Trust. It’s one of the most elusive and important currencies in our society. In a world where trust seems to vanish more and more each passing day, Edelman shares the numbers behind what we trust, why we trust it, and what it means when our trust in institutions change over time.

Edelman’s Trust Barometer has measured trust in 27 countries for more than two decades. Last week, PRSA Silicon Valley’s Aarti Shah sat down Margot Edelman, GM of Edelman Bay Area, to break down the barometer’s findings and analyze what they mean for public relations professionals.

Government and Media Losing Trust

It may not surprise you to hear one of the biggest trends from the 2022 barometer was the fall in trust in government and media. This fall in trust is attributed to divisiveness. Widely, there is no single media source regarded as reputable. Although very few are seen as outright unreliable, search engines and traditional media, which were once highly regarded, dropped in trust this year. Owned and social media, on the other hand, are largely distrusted by most people who view them as conduits for the increasing dissemination of fake news.

This means in our day-to-day, we cannot depend entirely on traditional media to build and maintain trust. These are tools for information sharing, emphasizing corporate messages, and communicating with target audiences. However, when it comes to a crisis, we must think outside the box to reinstate that baseline of trust.  

Business As Trust Leader

Across the board, business is cited as the most trusted institution, citing its competence and ability to follow through on solving social problems. Within the business umbrella, technology is the number one most trusted industry, followed by education, healthcare, manufacturing, and food & beverage.

So, what does it mean that business is leading the pack in terms of general trust? As public relations professionals, it means it’s important to identify core social values and recruit leadership that reflect those, both within and outside of their professional roles.

We’ve seen now like never before, stakeholders care about holding businesses accountable to act upon the values they claim. Boycotts have become an essential tools in calling for change. In the past year, we’ve seen large-scale boycotts of Kelloggs, Facebook, the Grammy’s, Ben & Jerry’s, Goya Beans and of course, Spotify, all citing a lapse corporate values.

“Gone are the days of Milton Friedman’s ‘the business of business is business,’” Edelman says. If business is the competent, trustworthy institution, it’s critical that we walk the walk. Some key findings on stakeholder activity include:

  • 58% of consumers buy from or advocate for brands, based on values
  • 60% of employees choose a workplace, based on beliefs and values
  • 64% of investors make decisionsbased on beliefs and values
  • 88% of institutional investors subject ESG to the same scrutiny as operational and financial considerations

This means business behavior and operations are equally as important to the product it provides or the wages it pays.

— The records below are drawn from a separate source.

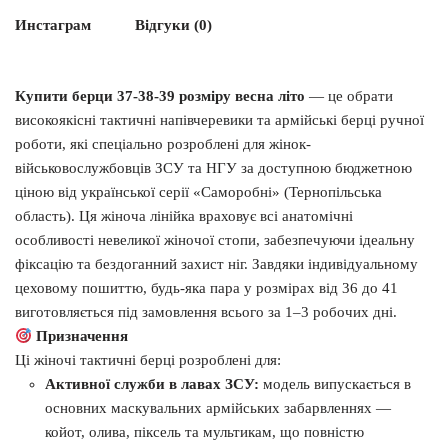
Инстаграм
Відгуки (0)
Купити берци 37-38-39 розміру весна літо
— це обрати
високоякісні тактичні напівчеревики та армійські берці ручної
роботи, які спеціально розроблені для жінок-
військовослужбовців ЗСУ та НГУ за доступною бюджетною
ціною від української серії «Саморобні» (Тернопільська
область). Ця жіноча лінійка враховує всі анатомічні
особливості невеликої жіночої стопи, забезпечуючи ідеальну
фіксацію та бездоганний захист ніг. Завдяки індивідуальному
цеховому пошиттю, будь-яка пара у розмірах від 36 до 41
виготовляється під замовлення всього за 1–3 робочих дні.
Призначення
Ці жіночі тактичні берці розроблені для:
Активної служби в лавах ЗСУ:
модель випускається в
основних маскувальних армійських забарвленнях —
койот, олива, піксель та мультикам, що повністю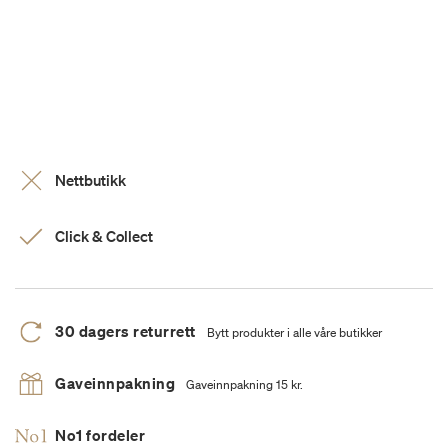
Nettbutikk
Click & Collect
30 dagers returrett
Bytt produkter i alle våre butikker
Gaveinnpakning
Gaveinnpakning 15 kr.
No1 fordeler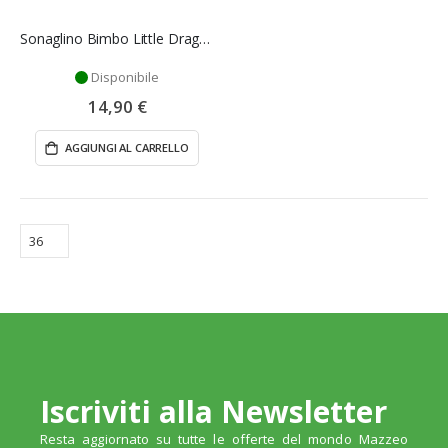
Sonaglino Bimbo Little Dragon Rattle - Clementoni
Disponibile
14,90 €
AGGIUNGI AL CARRELLO
Iscriviti alla Newsletter
Resta aggiornato su tutte le offerte del mondo Mazzeo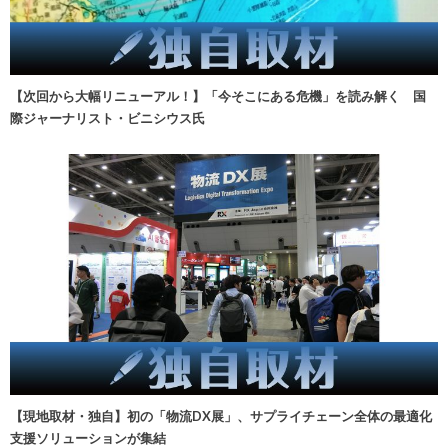
【次回から大幅リニューアル！】「今そこにある危機」を読み解く 国
際ジャーナリスト・ビニシウス氏
【現地取材・独自】初の「物流DX展」、サプライチェーン全体の最適化
支援ソリューションが集結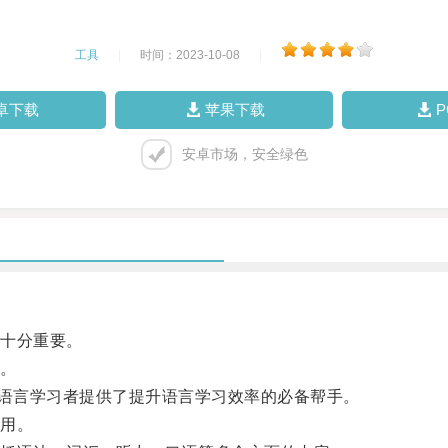
工具
|
时间：2023-10-08
|
卓下载
苹果下载
安卓市场，安全绿色
十分重要。
。
语言学习者提供了提升语言学习效率的必备帮手。
用。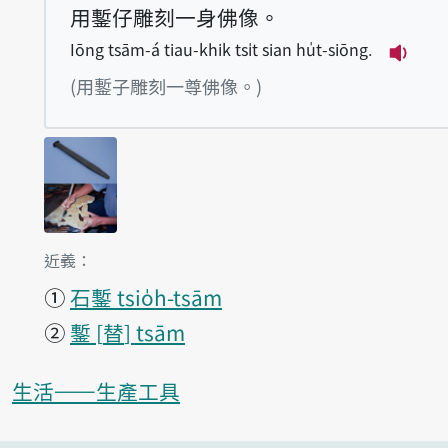
用鏨仔雕刻一身佛像。
Iōng tsām-á tiau-khik tsi̍t sian hu̍t-siōng.
播放例句
(用鏨子雕刻一尊佛像。)
第1項釋義的
近義：
①
石鏨 tsio̍h-tsām
②
鏨
替
tsām
生活——生產工具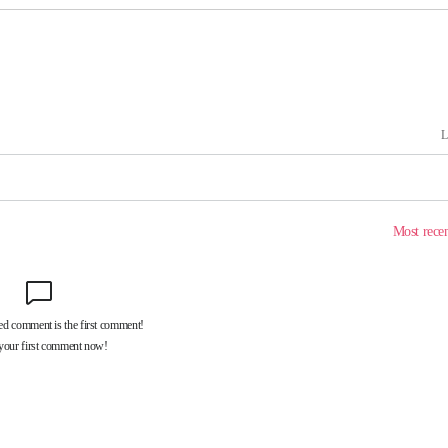
구축
감 다우
워" 취임
무부 대변인
 포착
라하라 격파
꺾인다"
 위협"
 수용할까
해 불가피"
등 압수수
월 중 예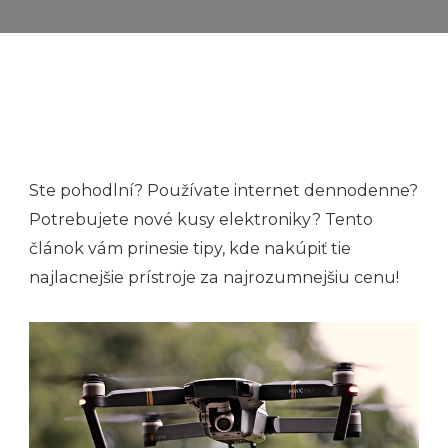
Ste pohodlní? Používate internet dennodenne?
Potrebujete nové kusy elektroniky? Tento
článok vám prinesie tipy, kde nakúpiť tie
najlacnejšie prístroje za najrozumnejšiu cenu!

For public relations professionals, the onus is on us to credibly communicate those behaviors and operations. Not only will this build and maintain consumer trust, but businesses will be held accountable and in turn, be able to attract and retain talent and investors.

Building Trust

The study found information quality as the most powerful trust builder, across institutions. Employees trust employer communications more than any other form of media. For business leaders, employee communication and transparency is key to facilitate company loyalty and have employees act as advocates in their own lives.

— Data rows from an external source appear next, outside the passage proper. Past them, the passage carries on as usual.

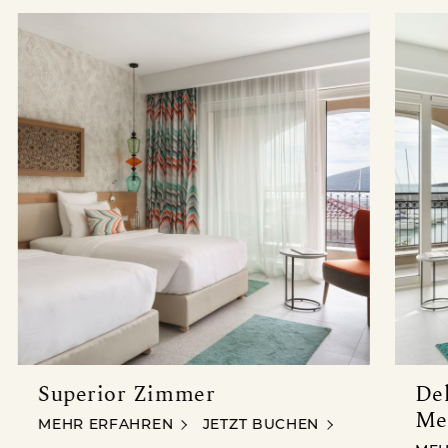
Superior Zimmer
De
Me
SUPERIOR ZIMMER
MEHR ERFAHREN
JETZT BUCHEN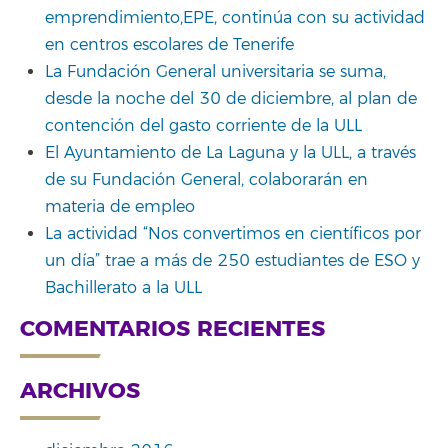
emprendimiento,EPE, continúa con su actividad
en centros escolares de Tenerife
La Fundación General universitaria se suma,
desde la noche del 30 de diciembre, al plan de
contención del gasto corriente de la ULL
El Ayuntamiento de La Laguna y la ULL, a través
de su Fundación General, colaborarán en
materia de empleo
La actividad “Nos convertimos en científicos por
un día” trae a más de 250 estudiantes de ESO y
Bachillerato a la ULL
COMENTARIOS RECIENTES
ARCHIVOS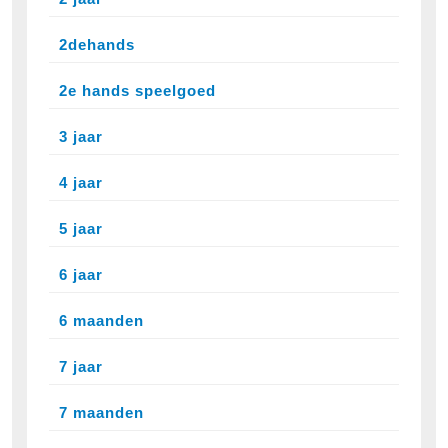
2dehands
2e hands speelgoed
3 jaar
4 jaar
5 jaar
6 jaar
6 maanden
7 jaar
7 maanden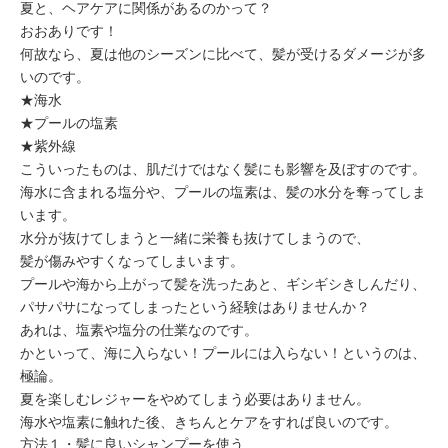
ミューズへの伝
夏と、ヘアケアに関係があるのかって？
言
コラム
おおありです！
何故なら、夏は他のシーズンに比べて、髪が受けるダメージが多
いのです。
★海水
★プールの塩素
★紫外線
こういったものは、肌だけではなく髪にも影響を及ぼすのです。
海水に含まれる塩分や、プールの塩素は、髪の水分を奪ってしま
います。
水分が抜けてしまうと一緒に栄養も抜けてしまうので、
髪が傷みやすくなってしまいます。
プールや海から上がって髪を洗ったあと、ギシギシきしんだり、
パサパサになってしまったという経験はありませんか？
あれは、塩素や塩分の仕業なのです。
かといって、海に入らない！プールには入らない！というのは、
極論。
夏を楽しむレジャーをやめてしまう必要はありません。
海水や塩素に触れた後、きちんとケアをすれば良いのです。
方法１・髪に良いシャンプーを使う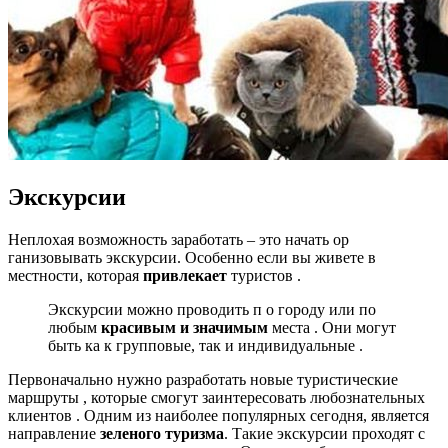
Экскурсии
Неплохая возможность заработать – это начать ор
ганизовывать экскурсии. Особенно если вы живете в
местности, которая
привлекает
туристов .
Экскурсии можно проводить п о городу или по
любым
красивым и значимым
места . Они могут
быть ка к групповые, так и индивидуальные .
Первоначально нужно разработать новые туристические
маршруты , которые смогут заинтересовать любознательных
клиентов . Одним из наиболее популярных сегодня, является
направление
зеленого туризма
. Такие экскурсии проходят с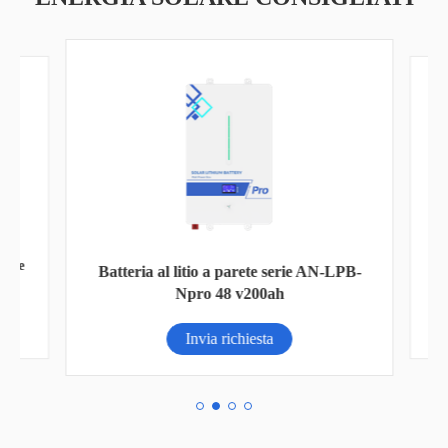
nte
Inv
Batteria al litio a parete serie AN-LPB-
Npro 48 v200ah
Invia richiesta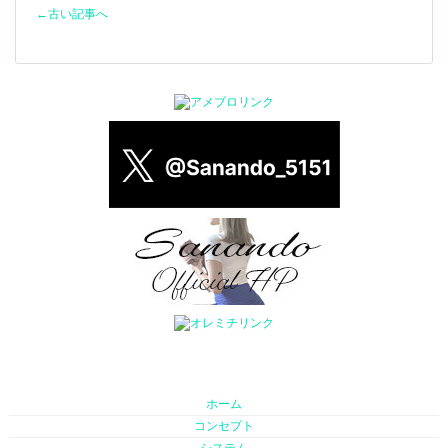
←古い記事へ
ホーム
コンセプト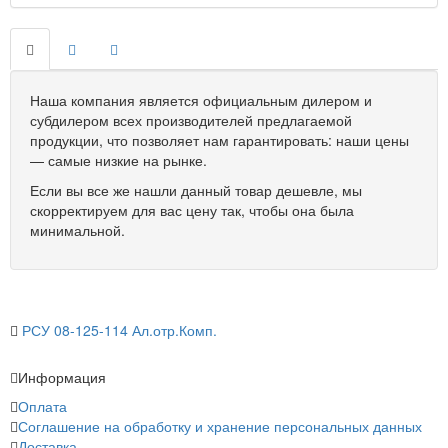
Наша компания является официальным дилером и
субдилером всех производителей предлагаемой
продукции, что позволяет нам гарантировать: наши цены
— самые низкие на рынке.
Если вы все же нашли данный товар дешевле, мы
скорректируем для вас цену так, чтобы она была
минимальной.
РСУ 08-125-114 Ал.отр.Комп.
Информация
Оплата
Соглашение на обработку и хранение персональных данных
Доставка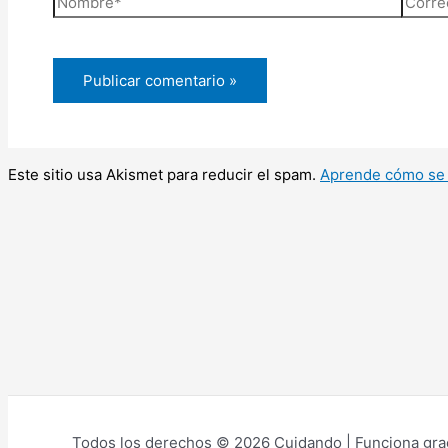
electr
Este sitio usa Akismet para reducir el spam.
Aprende cómo se 
Todos los derechos © 2026 Cuidando | Funciona gra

For communicators, consider the media ecosystem your organization is creating to share news, roadmaps, interviews and updates with employees. Social channels, newsletters, podcasts and others have been wildly successful since the pandemic in connecting and exciting employees.

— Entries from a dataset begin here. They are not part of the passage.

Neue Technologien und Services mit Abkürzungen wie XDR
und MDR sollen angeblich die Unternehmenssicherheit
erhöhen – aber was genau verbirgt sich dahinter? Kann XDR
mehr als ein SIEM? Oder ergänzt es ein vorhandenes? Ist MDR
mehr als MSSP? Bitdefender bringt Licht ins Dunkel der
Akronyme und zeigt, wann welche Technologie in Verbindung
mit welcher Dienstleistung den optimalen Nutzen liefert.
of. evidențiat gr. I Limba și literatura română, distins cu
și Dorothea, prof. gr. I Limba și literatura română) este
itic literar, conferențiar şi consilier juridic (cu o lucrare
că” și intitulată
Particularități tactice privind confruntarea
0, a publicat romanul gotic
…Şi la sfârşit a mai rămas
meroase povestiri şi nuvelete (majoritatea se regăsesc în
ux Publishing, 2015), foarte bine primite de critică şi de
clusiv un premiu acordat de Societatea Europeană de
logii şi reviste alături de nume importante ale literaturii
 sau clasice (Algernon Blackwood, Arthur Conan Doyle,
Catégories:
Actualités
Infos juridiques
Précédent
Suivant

The barometer also finds people want businesses to step in on societal issues including climate change, economic inequality, workforce reskilling, access to healthcare, trustworthy information, and more. However, CEOs are expected and wanted to inform policy, but not politics. NGOs and business need to act as stabilizing forces, not elective bodies.

Restoring Trust

Edelman’s research finds that the societal role business holds is here to stay, but calls on every institution to provide trustworthy information. People want more business leadership, particularly in long-term thinking that provides solutions over divisiveness. When looking to restore trust, give your clients the tools and messaging they need to be a unifier, and promote the continuation of clear, consistent, fact-based information.

Disproportionate trust threatens societal stability. When the expectation to solve any and every problem is placed largely on one institution, it places a burden that should be held across institutions to carry and better society. Shah asks Edelman about the relationship between the government/media decline in trust and business/ NGO rise in trust, to which Edelman speculates an “antagonistic relationship,” repeating recent headlines of “employee dissatisfaction, racism at a company, wage inequity,” and so on.  We’re reminded our role is the liaison and translator between business and media. Our goal should be to help both institutions by fostering a symbiotic relationship through efforts that increase trust and confidence. Although they may be naturally antagonistic, they also depend on one another to survive. And while our work does not exist without media and business, the more serious factor is trust, because that is the core of our roles as public relations professionals – Trust.